There has been increasing awareness of the need for better treatment of animals in Greece during the past few decades, with many animal welfare groups established all over the country, in both cities and on the islands, in many cases (though not all) started by concerned foreign residents. Most of these groups deal with the need for sterilization and adoption of stray dogs and cats, as well as for medical care and increased public awareness of the need to treat such animals kindly. Programs have been established in some places for adoption of stray animals by foreigners who take the animals back with them to their own countries, though strict procedures must be followed for this that conform to respective national laws. As in many other places in the world, many people (in farms and cities alike) have dealt with unwanted , freely reproducing animals, by poisoning them or killing them by other rather appalling means. These days, though one will see dogs and cats which are loved by local Greeks, there are still far too many cases of brutal 'disposal' of unwanted animals, as well as ill treatment and neglect. Many village dogs are kept day and night on short chains, from a very young age, either by themselves or near other such chained dogs, often close to chicken coops, where their barking is meant to frighten away weasels. Hunting dogs have it a little better, as they are taken out for hours at a time more than once a week, especially in winter, during hunting season (though many may stay chained up during the other months). Many animals (mules, donkeys, horses, sheep, goats) have their feet tightly hobbled so that they won't leave poorly fenced pastures; and many animals are tethered in full sun during hot summer days with no shade available to them. These latter practices will be slower to change than the situation with dogs and cats, but there is always hope. It certainly can't hurt to write to the EU about the need for laws concerning these things, or to talk with local officials.

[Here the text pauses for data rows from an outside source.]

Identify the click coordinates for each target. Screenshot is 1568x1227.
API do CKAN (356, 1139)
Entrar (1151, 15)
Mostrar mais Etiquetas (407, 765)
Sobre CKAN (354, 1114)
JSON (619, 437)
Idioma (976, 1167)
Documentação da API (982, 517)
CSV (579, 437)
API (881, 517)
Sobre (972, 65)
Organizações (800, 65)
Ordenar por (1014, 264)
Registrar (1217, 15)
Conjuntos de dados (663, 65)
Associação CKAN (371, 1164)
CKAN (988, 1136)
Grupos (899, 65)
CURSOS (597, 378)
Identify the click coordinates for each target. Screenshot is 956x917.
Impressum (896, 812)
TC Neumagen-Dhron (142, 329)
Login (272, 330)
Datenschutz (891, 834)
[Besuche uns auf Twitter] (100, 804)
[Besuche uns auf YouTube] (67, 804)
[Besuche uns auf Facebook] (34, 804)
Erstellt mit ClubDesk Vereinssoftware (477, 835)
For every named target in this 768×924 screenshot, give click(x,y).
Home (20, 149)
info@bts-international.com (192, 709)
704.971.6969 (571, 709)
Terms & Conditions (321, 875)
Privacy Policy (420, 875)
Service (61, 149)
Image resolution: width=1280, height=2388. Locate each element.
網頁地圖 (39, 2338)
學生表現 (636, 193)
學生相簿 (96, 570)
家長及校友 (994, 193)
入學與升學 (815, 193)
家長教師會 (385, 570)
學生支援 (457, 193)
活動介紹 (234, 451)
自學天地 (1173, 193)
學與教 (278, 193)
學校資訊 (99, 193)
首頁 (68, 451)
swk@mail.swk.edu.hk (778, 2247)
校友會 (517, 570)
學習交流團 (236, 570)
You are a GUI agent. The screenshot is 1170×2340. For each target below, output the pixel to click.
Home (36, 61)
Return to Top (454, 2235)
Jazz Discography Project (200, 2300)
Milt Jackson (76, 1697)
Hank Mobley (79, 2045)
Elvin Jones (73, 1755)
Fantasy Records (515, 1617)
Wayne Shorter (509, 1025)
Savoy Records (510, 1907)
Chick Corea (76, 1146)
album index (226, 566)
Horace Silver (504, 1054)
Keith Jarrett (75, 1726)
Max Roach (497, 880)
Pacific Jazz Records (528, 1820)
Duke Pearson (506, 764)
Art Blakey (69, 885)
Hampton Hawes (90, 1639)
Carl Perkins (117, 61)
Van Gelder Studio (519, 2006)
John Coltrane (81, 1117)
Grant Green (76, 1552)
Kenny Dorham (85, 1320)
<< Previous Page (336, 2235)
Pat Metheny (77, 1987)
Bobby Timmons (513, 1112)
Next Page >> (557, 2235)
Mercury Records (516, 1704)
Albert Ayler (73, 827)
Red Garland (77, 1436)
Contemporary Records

There are far more forests in Greece than many foreign tourists realize, because much tourism was focused during the first few decades (from the 1960s through the 80s) on the islands, especially those in the Cyclades ( Mykonos, Santorini, Paros, etc.), where there is no forest. There are, however, islands which have extensively forested areas, though much decimated by fires, including Lesvos/Lesbos (also called Mytilini), Hios (Chios), and Thassos, in the north and northeast Aegean, Samos (east Aegean), and smaller patches of forest here and there on other islands, including the large island of Evia (Euboea). There is also extensive forest in the Peloponnisos (Peloponnese), and in central and in the northern Greek regions of Ipiros, Macedonia and Thrace. Many fires that have wiped out forest in Greece (especially on the islands mentioned), are well known to have been set deliberately by developers who want to build on land with protected forest status (ie. off bounds to building). It is the same rapacious interest group that is behind the present effort to change the definition of exactly what constitutes 'forest' in Greece, with the aim of removing much land from its present legally protected status. Foreign visitors are urged to be extremely vigilant when camping, or when smoking cigarettes during the hot dry summer months in open areas. The lovely hiking trails on Mt. Ymittos (Hymettus) to the east of Athens (near the beautiful monastery of Kesariani), are a case in point, as is Parnitha, to the north of Athens, which is also a favorite hiking area near Athens. Given the fact that these forested areas constitute the main forest in the dry region of Attiki (Attica), it would be tragic to lose them to carelessness. Certainly such caution must be exercised everywhere in Greece, though, not just in Attica.